I am a fairly slow reader at times unless its very quiet at work and I get a few hours to myself. When I'm at home I tend to read in short stints rather than big sessions. Time with this book however was very different. I started it one evening and didnt go to bed until I had finished it, I just couldnt put it down and for me thats a rare thing.

Unlike some books I've read in the past on westerners in foreign jails, from the start Fellows states his guilt. Sometimes you tend to feel that when people do this they are somewhat proud of what they have done, not Fellows. Some stories of captivity in foreign jails tell of bad times but are inter-twined with the parties they have and the ease of getting things should you have the money. In Fellows' book there are drugs and plenty of them but at no point there is the glamourisation that sometimes occurs.

Everything is nasty, brutally violent and unrelenting. There is no break in the pace of for lighter moments and I really felt the relief he felt at the end of him time prison. Tellingly there is a large section dedicated to the time after his release and how hard he found it trying to adjust to 'normal' life again. I really got a feel of the physical prison being played out for eternity afterwards mentally.

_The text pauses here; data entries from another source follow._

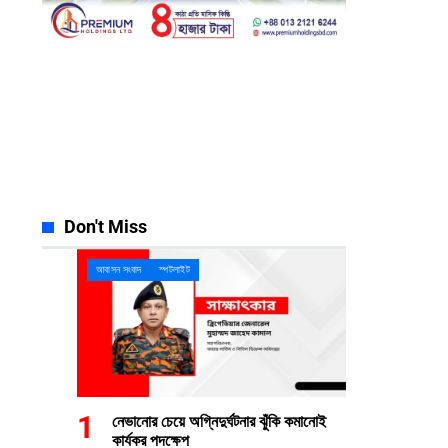
Facebook
Instagram
23k
Likes
32k
Follows
Pinterest
YouTube
42k
Pin
100k
Subscribers
Spotify
Discord
65k
Followers
23k
Followers
Don't Miss
আবাসন সংবাদ
স্পটলাইট
নেভানোর চেয়ে অগ্নিদুর্ঘটনার ঝুঁকি কমানোই
কার্যকর পদক্ষেপ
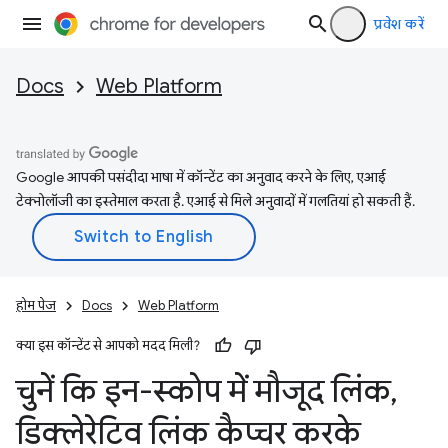
प्रवेश करें
Docs
Web Platform
Google आपकी पसंदीदा भाषा में कॉन्टेंट का अनुवाद करने के लिए, एआई
टेक्नोलॉजी का इस्तेमाल करता है. एआई से मिले अनुवादों में गलतियां हो सकती हैं.
होम पेज
Docs
Web Platform
क्या इस कॉन्टेंट से आपको मदद मिली?
चुनें कि इन-स्कोप में मौजूद लिंक
,
डिक्लेरेटिव लिंक कैप्चर करके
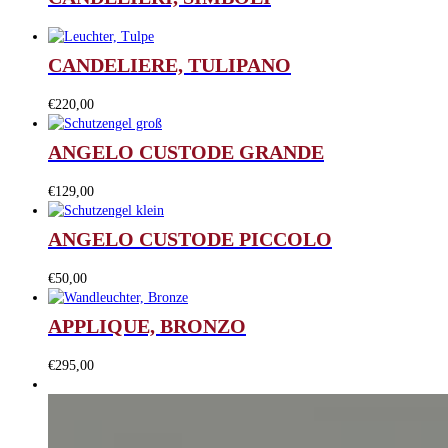
CANDELIERE, TULIPANO
€
220,00
ANGELO CUSTODE GRANDE
€
129,00
ANGELO CUSTODE PICCOLO
€
50,00
APPLIQUE, BRONZO
€
295,00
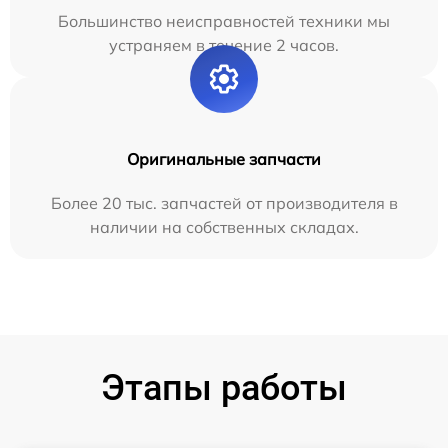
Большинство неисправностей техники мы
устраняем в течение 2 часов.
Оригинальные запчасти
Более 20 тыс. запчастей от производителя в
наличии на собственных складах.
Этапы работы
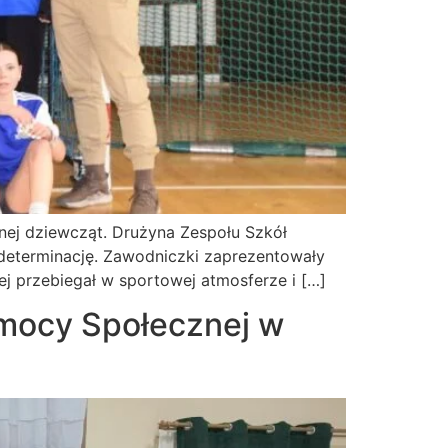
znej dziewcząt. Drużyna Zespołu Szkół
determinację. Zawodniczki zaprezentowały
ej przebiegał w sportowej atmosferze i […]
mocy Społecznej w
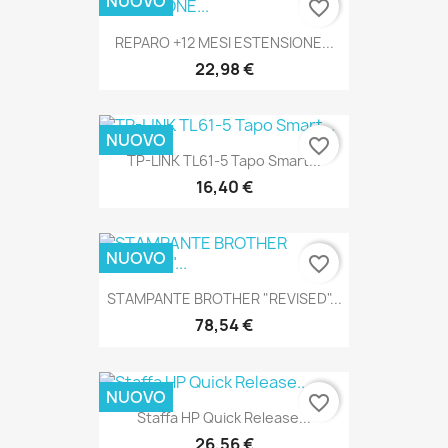
NUOVO
favorite_border
REPARO +12 MESI ESTENSIONE...
22,98 €
NUOVO
favorite_border
TP-LINK TL61-5 Tapo Smart...
16,40 €
NUOVO
favorite_border
STAMPANTE BROTHER "REVISED"...
78,54 €
NUOVO
favorite_border
Staffa HP Quick Release...
26,56 €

His way of laying everything out on the table throws up some thoughts with me. He is guilty, of that there is no doubt so does he deserve what he got. He deserved to be locked up, of that there is no doubt but having no human rights is undeserved by anyone today. Its certainly a very stark contrast when compared with the sentence and punishment he would have received in the UK for example. ( )
  Brian. | Jun 13, 2021 |
Intense, of course. What else? Sad, easy to read, kinda rollicking. Definitely worth reading. ( )
  GirlMeetsTractor | Mar 22, 2020 |
This was horrifying. I've read a number of disturbing books over the years, from histories on the Holocaust through memoirs from Japanese PoW camps in World War Two to novels in which violence, rape and sickening depravities have a prominent role. But nothing I've read has been so consistently shocking as The Damage Done.

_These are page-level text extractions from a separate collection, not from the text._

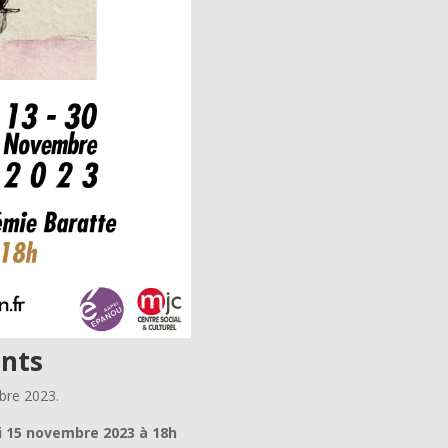
ants
bre 2023.
i 15 novembre 2023 à 18h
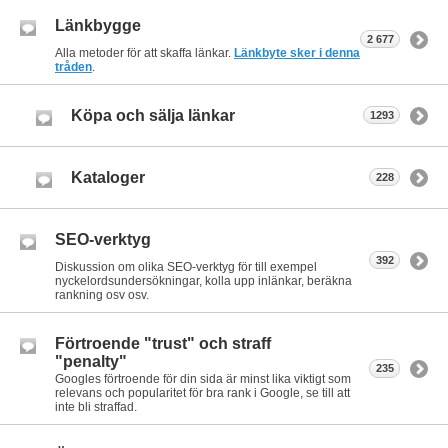
Länkbygge
2 677
Alla metoder för att skaffa länkar.
Länkbyte sker i denna
tråden
.
Köpa och sälja länkar
1293
Kataloger
228
SEO-verktyg
392
Diskussion om olika SEO-verktyg för till exempel
nyckelordsundersökningar, kolla upp inlänkar, beräkna
rankning osv osv.
Förtroende "trust" och straff
"penalty"
235
Googles förtroende för din sida är minst lika viktigt som
relevans och popularitet för bra rank i Google, se till att
inte bli straffad.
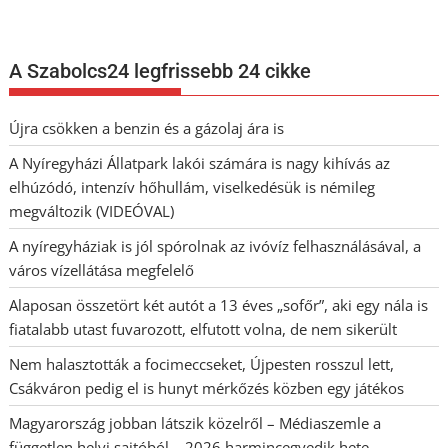
A Szabolcs24 legfrissebb 24 cikke
Újra csökken a benzin és a gázolaj ára is
A Nyíregyházi Állatpark lakói számára is nagy kihívás az
elhúzódó, intenzív hőhullám, viselkedésük is némileg
megváltozik (VIDEÓVAL)
A nyíregyháziak is jól spórolnak az ivóvíz felhasználásával, a
város vízellátása megfelelő
Alaposan összetört két autót a 13 éves „sofőr”, aki egy nála is
fiatalabb utast fuvarozott, elfutott volna, de nem sikerült
Nem halasztották a focimeccseket, Újpesten rosszul lett,
Csákváron pedig el is hunyt mérkőzés közben egy játékos
Magyarország jobban látszik közelről – Médiaszemle a
független helyi sajtóból – 2026 harmincegyedik hete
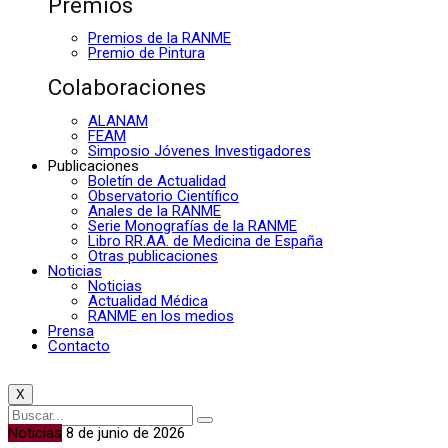
Premios
Premios de la RANME
Premio de Pintura
Colaboraciones
ALANAM
FEAM
Simposio Jóvenes Investigadores
Publicaciones
Boletín de Actualidad
Observatorio Científico
Anales de la RANME
Serie Monografías de la RANME
Libro RR.AA. de Medicina de España
Otras publicaciones
Noticias
Noticias
Actualidad Médica
RANME en los medios
Prensa
Contacto
X
Noticias
8 de junio de 2026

Words like 'horrifying' don't really do it justice; you have to read it to know what I mean. Just when you think you're getting to grips with some of the nightmarish stuff which is happening (and this is a true story, remember), Fellows somehow manages to introduce another episode in which something even more appalling happens. At times I just wanted to fling the book from my hands as I was creeped out again and again. The cockroach bit on page 71 in particular did for me, but this was far from an isolated occurrence. It is relentless; just about every page has one of these episodes, and your soul dies a little inside with every page turn. Overall, the book is a graphic chronicle of every conceivable form of mental and physical stress, of every method of violence and torture, with just enough fragments of hope and humanity to throw the brutality and depravity into even sharper relief.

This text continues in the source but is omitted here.